When I left Question Period that November day in 2009, I asked myself what it meant to be Canadian in these early years of the twenty-first century. I don’t have a clear answer, perhaps because we are still in transition. What is possible to observe is a snapshot of year five in the reign of our present prime minister: an altered Canadian landscape that Globe and Mail writer Lawrence Martin has called “Harperland” in his book of the same title.
Martin’s “march of audacities” exposes the new norms of Canadian political life, and it is no exaggeration to observe that the most egregious among his chosen examples point to bold changes that are shaking the pillars of Canada’s democracy. These include appointing an unelected party worker, Michael Fortier, to the federal cabinet to secure representation from Montreal; eliminating the Access to Information database; reducing and controlling government contact with the media; obliging cabinet ministers and public service officials to speak from scripts approved by the Prime Minister’s Office, thereby increasing the executive power of the PMO in new ways; twice proroguing the House of Commons, narrowly averting a constitutional crisis; wrongly identifying the proposed Opposition coalition as “undemocratic”; and axing financial support to dozens of NGOs whose messages run counter to conservative ideology.

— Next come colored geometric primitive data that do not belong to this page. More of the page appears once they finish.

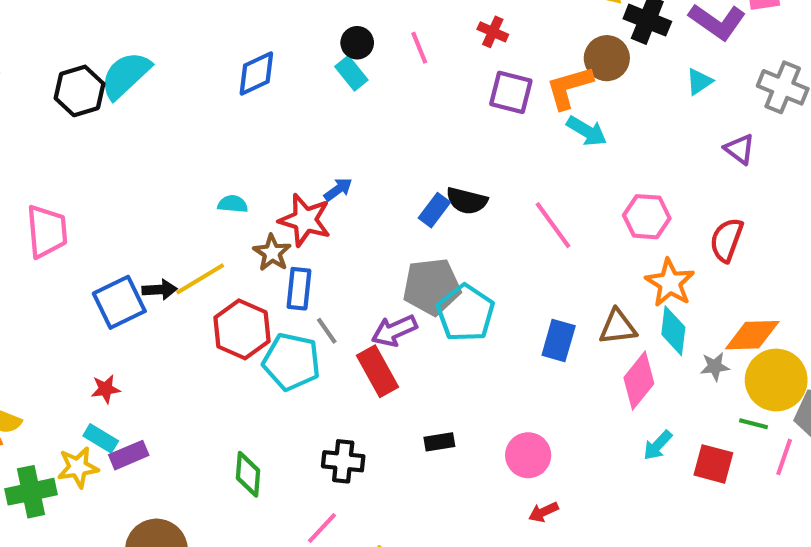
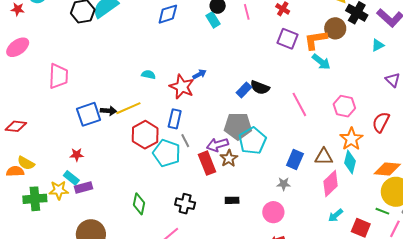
brown star: (272, 253) -> (229, 158), moved
gray star: (715, 366) -> (284, 184), moved

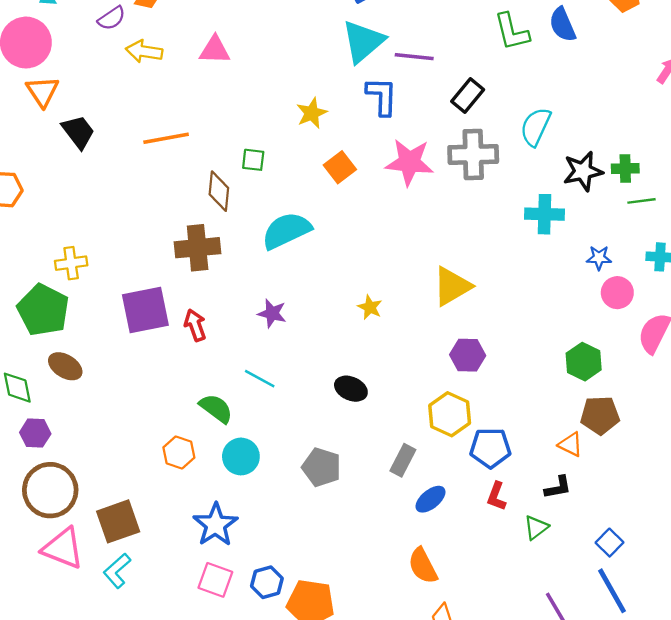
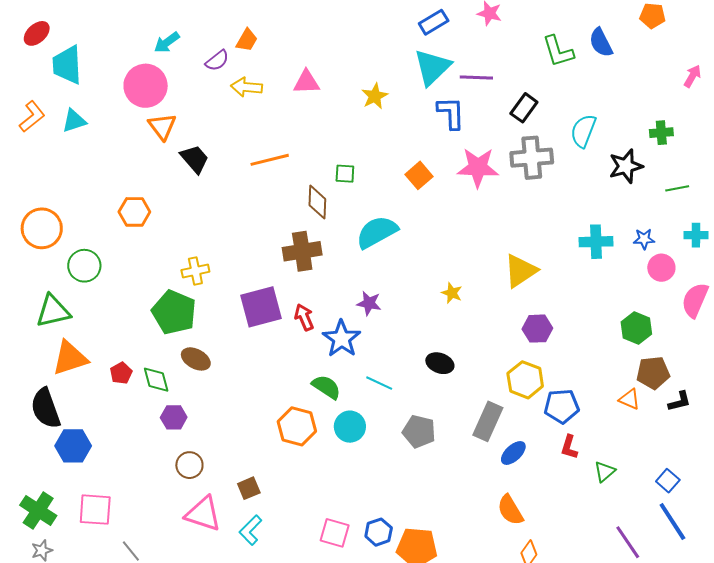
yellow star: (312, 113) -> (375, 96), moved
green cross: (625, 168) -> (661, 133), moved
cyan cross: (545, 214) -> (596, 242), moved
cyan line: (260, 379) -> (379, 383), moved
orange hexagon: (179, 452) -> (297, 426), size x1.4
gray rectangle: (403, 460) -> (488, 421), size x1.4
black L-shape: (558, 487) -> (680, 401), moved
brown circle: (50, 490) -> (189, 465), size x0.6
brown square: (118, 521) -> (249, 488), size x0.6
blue star: (216, 525) -> (342, 339), moved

Two of these NGOs merit special mention for their symbolic character. In its even-handed support of both Palestinians and Israelis, Kairos, an ecumenical church aid group that had received federal funding since 1974, once fit seamlessly into the web of Canada’s political culture. Under the new regime, it became an outlier. During a visit to Israel in December 2009, Conservative MP Jason Kenney slurred the organization (and other liberal NGOs) as “anti-Semitic.” In the same vein, the government replaced the chairman of Rights and Democracy—a non-partisan organization created by Parliament in 1988 to support universal human rights and the promotion of international democratic practices—with an individual whose insistence on favouring Israel and eliminating support for Palestinians eventually destroyed the board.
Each of these examples will have a long-term impact on Canada’s democratic culture. However, in terms of this country’s historical social contract, the Harper government’s decision last summer to cancel the mandatory long-form census stands alone. Its disappearance will eliminate the evidence required to make policy in health, education, and dozens of other sectors across all regions. Without census data, fewer groups will have the capacity to request federal assistance. Without census data, the government will be unable to fulfill many of its traditional funding obligations. This is the heart of it. The census decision may seem irrational—until one understands it within the larger ideological framework of diminishing the traditional welfare state.
Seen together, these cumulative assaults paint a picture of a country house whose familiar furniture is being rearranged to suit a new master, a “living room” in which the historical role of government in caring for its citizens has shrivelled; where citizenship is no longer an unambiguous indicator of rights; where inequality has gained a surer footing; and where only the strongest will breathe the air at the top.
In 1976, after assuming the leadership of the Progressive Conservative Party, Joe Clark advocated that Canada evolve into “a community of communities.” He hoped the federal government might enhance national unity by sharing jurisdiction in such areas as foreign policy and communications, a move that would have pleased Quebec nationalists. Stephen Harper has picked up on Clark’s idea, but expanded it into areas that would have been anathema to Clark. These would include social programs funded by the federal government, which the Conservatives have attempted to shift to the provinces.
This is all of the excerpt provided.